There's a number of advanced algorithms you can find in week 3 materials (Silver lecture II and/or reading about eligibility traces). One such algorithm is TD(lambda), which is based on the idea of eligibility traces. You can also view it as a combination of N-step updates for alll N.
* N-step temporal difference from Sutton's book - [url](http://incompleteideas.net/sutton/book/ebook/node73.html)
* Eligibility traces from Sutton's book - [url](http://incompleteideas.net/sutton/book/ebook/node72.html)
* Blog post on eligibility traces - [url](http://pierrelucbacon.com/traces/)



Implementing this algorithm will prove more challenging than q-learning or sarsa, but doing so will earn you a deeper understanding of how value-based methods work [in addition to some bonus points].

More kudos for comparing and analyzing TD($\lambda$) against Q-learning and EV-SARSA in different setups (taxi vs cartpole, constant epsilon vs decreasing epsilon).

### Bonus II: More pacman (5+ points)

Remember seminar_main where your vanilla q-learning had hard time solving Pacman even on a small grid. Now's the time to fix that issue.

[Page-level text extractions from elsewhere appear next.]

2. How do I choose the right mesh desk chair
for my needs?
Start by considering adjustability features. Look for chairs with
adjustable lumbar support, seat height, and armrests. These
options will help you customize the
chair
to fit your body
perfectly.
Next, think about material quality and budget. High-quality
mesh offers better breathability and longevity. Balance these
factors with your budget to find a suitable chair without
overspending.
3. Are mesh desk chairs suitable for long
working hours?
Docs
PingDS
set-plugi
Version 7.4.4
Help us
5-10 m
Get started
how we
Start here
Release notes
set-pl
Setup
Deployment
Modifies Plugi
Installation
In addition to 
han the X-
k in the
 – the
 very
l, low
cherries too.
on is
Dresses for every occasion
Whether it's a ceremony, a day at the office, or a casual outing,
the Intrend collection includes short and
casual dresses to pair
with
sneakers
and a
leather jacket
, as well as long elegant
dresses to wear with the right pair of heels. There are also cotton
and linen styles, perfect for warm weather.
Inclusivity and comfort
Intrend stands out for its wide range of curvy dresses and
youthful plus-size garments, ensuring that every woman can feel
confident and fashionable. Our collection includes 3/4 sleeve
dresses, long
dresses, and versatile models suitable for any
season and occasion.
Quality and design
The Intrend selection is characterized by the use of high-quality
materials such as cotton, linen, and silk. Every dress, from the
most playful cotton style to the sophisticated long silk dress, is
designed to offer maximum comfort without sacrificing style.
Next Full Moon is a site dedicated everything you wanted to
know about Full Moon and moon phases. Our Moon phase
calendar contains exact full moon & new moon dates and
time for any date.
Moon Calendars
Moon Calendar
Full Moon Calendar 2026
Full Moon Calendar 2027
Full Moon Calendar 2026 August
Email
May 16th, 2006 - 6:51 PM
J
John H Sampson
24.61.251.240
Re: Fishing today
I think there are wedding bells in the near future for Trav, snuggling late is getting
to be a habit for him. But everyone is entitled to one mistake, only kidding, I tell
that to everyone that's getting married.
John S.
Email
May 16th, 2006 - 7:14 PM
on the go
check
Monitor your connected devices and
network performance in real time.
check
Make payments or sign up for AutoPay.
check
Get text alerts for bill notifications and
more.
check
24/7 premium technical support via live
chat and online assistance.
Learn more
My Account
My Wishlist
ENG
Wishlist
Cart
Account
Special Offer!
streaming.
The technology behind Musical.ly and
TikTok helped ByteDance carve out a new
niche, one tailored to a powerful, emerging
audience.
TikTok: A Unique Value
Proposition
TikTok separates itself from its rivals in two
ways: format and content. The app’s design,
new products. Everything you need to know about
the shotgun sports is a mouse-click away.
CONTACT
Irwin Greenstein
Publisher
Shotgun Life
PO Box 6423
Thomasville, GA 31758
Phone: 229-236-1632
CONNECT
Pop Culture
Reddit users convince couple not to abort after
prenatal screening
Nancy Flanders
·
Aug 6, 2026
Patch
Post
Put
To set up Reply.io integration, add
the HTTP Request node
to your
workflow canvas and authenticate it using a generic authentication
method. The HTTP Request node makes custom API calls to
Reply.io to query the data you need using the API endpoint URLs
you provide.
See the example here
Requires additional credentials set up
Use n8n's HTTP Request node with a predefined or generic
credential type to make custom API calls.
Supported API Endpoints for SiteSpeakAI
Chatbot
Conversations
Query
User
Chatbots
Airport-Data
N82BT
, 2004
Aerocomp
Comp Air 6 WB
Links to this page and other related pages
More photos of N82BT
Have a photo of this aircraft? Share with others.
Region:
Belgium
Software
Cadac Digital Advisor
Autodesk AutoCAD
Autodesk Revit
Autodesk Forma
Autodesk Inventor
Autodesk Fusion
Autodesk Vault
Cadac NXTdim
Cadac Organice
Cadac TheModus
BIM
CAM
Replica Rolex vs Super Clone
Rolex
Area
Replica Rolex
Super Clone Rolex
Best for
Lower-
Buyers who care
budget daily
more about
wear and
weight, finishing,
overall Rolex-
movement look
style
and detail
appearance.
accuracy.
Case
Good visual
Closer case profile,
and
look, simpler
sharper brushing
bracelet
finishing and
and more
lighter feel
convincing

We'll focus on those grids for pacman setup.
* python pacman.py -p PacmanQAgent -x N_TRAIN_GAMES -n N_TOTAL_GAMES -l __mediumGrid__
* python pacman.py -p PacmanQAgent -x N_TRAIN_GAMES -n N_TOTAL_GAMES -l __mediumClassic__

Even if you adjust N_TRAIN_GAMES to 10^5 and N_TOTAL_GAMES to 10^5+100 (100 last games are for test), pacman won't solve those environments

The problem with those environments is that they have a large amount of unique states. However, you can devise a smaller environment state by choosing different observation parameters, e.g.:
 * distance and direction to nearest ghost
 * where is nearest food
 * 'center of mass' of all food points (and variance, and whatever)
 * is there a wall in each direction
 * and anything else you see fit 
 
Here's how to get this information from [state](https://github.com/yandexdataschool/Practical_RL/blob/master/week2/assignment/pacman.py#L49),
 * Get pacman position: [state.getPacmanPosition()](https://github.com/yandexdataschool/Practical_RL/blob/master/week2/assignment/pacman.py#L128)
 * Is there a wall at (x,y)?: [state.hasWall(x,y)](https://github.com/yandexdataschool/Practical_RL/blob/master/week2/assignment/pacman.py#L189)
 * Get ghost positions: [state.getGhostPositions()](https://github.com/yandexdataschool/Practical_RL/blob/master/week2/assignment/pacman.py#L144)
 * Get all food positions: [state.getCapsules()](https://github.com/yandexdataschool/Practical_RL/blob/master/week2/assignment/pacman.py#L153)
 
You can call those methods anywhere you see state.
 * e.g. in [agent.getValue(state)](https://github.com/yandexdataschool/Practical_RL/blob/master/week2/assignment/qlearningAgents.py#L52)
 * Defining a function that extracts all features and calling it in [getQValue](https://github.com/yandexdataschool/Practical_RL/blob/master/week2/assignment/qlearningAgents.py#L38) and [setQValue](https://github.com/yandexdataschool/Practical_RL/blob/master/week2/assignment/qlearningAgents.py#L44) is probably enough.
 * You can also change agent parameters. The simplest way is to hard-code them in [PacmanQAgent](https://github.com/yandexdataschool/Practical_RL/blob/master/week2/assignment/qlearningAgents.py#L140)

Also, don't forget to optimize ```learning_rate```, ```discount``` and ```epsilon``` params of model, this may also help to solve this env.